> What to produce
Search the listing below for the word "Back" and copy each line where it appears.

───── Materials provided ─────

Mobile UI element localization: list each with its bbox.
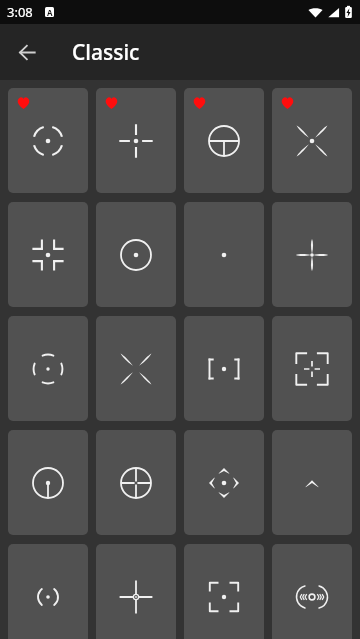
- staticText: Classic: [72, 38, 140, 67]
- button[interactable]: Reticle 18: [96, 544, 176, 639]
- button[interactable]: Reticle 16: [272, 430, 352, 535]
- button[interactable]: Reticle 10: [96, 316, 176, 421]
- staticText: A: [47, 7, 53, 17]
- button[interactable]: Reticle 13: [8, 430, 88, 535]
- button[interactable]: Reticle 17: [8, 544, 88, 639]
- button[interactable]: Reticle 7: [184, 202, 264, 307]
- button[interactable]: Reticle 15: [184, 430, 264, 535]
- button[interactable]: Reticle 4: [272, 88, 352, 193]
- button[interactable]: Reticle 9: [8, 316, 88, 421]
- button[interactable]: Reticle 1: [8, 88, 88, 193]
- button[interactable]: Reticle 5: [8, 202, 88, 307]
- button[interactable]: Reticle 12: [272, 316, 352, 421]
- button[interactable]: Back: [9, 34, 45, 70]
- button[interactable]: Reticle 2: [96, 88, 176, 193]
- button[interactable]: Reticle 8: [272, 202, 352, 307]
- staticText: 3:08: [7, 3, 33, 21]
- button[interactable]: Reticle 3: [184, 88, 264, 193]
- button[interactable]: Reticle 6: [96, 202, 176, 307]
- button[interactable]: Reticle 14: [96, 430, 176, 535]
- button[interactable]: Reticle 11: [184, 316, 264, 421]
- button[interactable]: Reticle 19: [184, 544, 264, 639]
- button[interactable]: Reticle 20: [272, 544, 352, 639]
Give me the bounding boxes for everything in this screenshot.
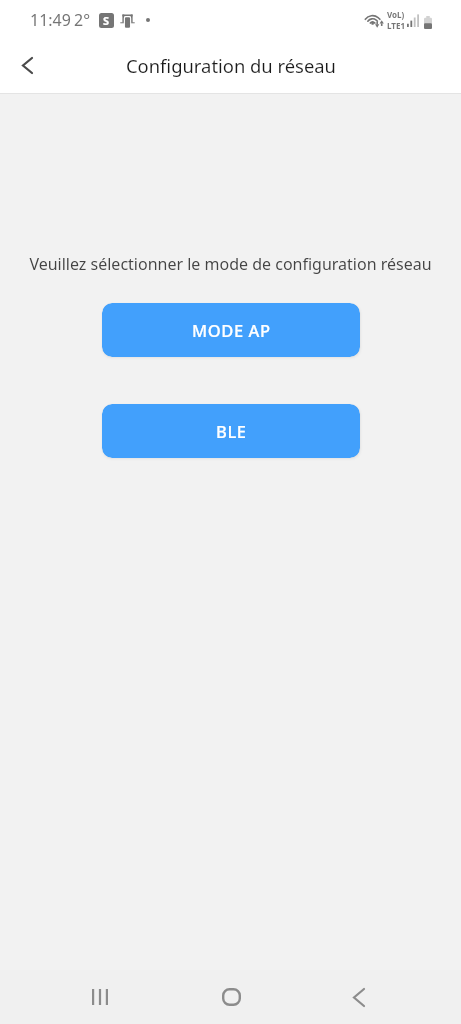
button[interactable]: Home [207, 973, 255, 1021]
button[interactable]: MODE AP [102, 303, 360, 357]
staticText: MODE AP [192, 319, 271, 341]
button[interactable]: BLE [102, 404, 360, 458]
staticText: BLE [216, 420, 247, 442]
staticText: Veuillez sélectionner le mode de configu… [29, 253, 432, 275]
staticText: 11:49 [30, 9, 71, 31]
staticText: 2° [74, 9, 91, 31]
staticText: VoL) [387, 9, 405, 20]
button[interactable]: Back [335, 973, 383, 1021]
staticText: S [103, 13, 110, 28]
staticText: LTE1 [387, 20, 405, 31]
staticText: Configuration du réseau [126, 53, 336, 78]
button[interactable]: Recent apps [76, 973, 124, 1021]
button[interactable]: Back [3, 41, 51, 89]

─────
───── Materials provided ─────

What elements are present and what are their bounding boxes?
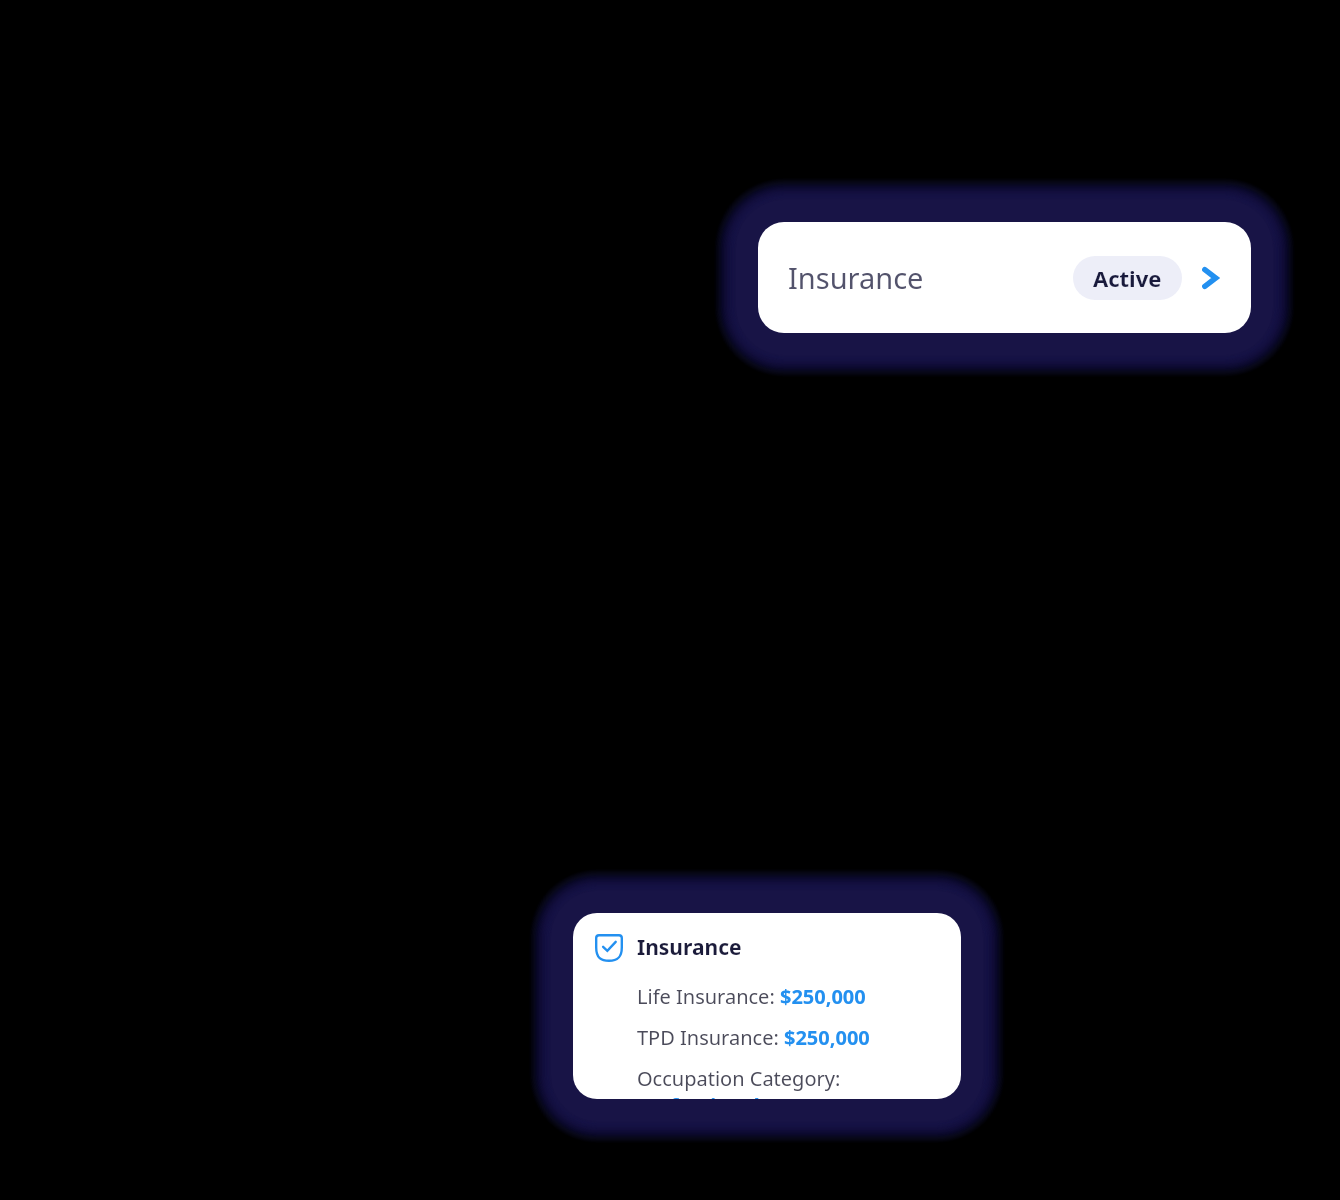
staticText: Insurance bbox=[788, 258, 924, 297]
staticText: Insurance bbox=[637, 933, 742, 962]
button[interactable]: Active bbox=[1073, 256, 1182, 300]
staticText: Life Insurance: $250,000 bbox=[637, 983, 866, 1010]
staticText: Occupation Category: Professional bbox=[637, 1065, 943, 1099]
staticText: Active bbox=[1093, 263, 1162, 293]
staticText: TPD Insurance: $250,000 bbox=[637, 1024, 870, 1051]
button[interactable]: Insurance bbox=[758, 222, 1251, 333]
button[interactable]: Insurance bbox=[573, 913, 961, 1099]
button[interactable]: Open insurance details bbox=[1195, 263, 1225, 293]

─────

> Answer for this exercise
- button[interactable]: Back: [9, 34, 45, 70]
button[interactable]: Back [335, 973, 383, 1021]
button[interactable]: Back [3, 41, 51, 89]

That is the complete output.